In caso di licenziamento per giustificato motivo oggettivo, in sede di giudizio, a chi spetta l’onere di provare l’impossibilità di utilizzare il lavoratore in mansioni diverse da quelle svolte?
Al datore di lavoro.
La suprema Corte, infatti, con una recente sentenza del 12 gennaio 2017 n. 618, ha ribadito come sussista solo in capo al datore di lavoro (quindi non al lavoratore) l’onere di provare l’assolvimento dell’obbligo di repêchage in caso di licenziamento individuale per giustificato motivo oggettivo.
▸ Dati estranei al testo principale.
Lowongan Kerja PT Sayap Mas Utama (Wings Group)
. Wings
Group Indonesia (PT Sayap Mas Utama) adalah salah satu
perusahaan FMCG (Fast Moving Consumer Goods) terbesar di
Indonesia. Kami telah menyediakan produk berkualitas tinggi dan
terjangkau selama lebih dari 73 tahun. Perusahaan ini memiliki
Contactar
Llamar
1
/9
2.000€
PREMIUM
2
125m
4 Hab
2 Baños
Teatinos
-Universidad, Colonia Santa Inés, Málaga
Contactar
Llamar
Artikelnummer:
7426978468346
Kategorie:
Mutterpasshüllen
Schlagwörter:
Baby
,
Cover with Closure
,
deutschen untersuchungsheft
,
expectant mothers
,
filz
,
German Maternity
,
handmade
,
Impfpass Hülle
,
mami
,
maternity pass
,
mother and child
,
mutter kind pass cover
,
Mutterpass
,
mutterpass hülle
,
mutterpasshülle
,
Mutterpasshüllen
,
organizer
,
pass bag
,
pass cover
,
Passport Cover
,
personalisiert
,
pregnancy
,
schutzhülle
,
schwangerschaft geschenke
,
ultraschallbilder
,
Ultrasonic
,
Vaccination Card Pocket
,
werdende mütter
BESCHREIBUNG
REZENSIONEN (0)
La Corte ha altresì ribadito (in linea con precedenti sentenze tra cui la nota sentenza n. 4460/2015), come l’indicazione in ricorso da parte del lavoratore di un posto di lavoro alternativo a lui assegnabile, oppure l’allegazione di circostanze idonee a comprovare l’insussistenza del motivo oggettivo di licenziamento, non comporti alcuna inversione dell’onere della prova.
Per completezza, si ricorda come per obbligo di repechage si intenda la verifica, in caso di licenziamento per giustificato motivo oggettivo, che il datore di lavoro deve necessariamente effettuare – all’interno della propria azienda – volto a verificare la possibilità di poter adibire il lavoratore ad altre mansioni.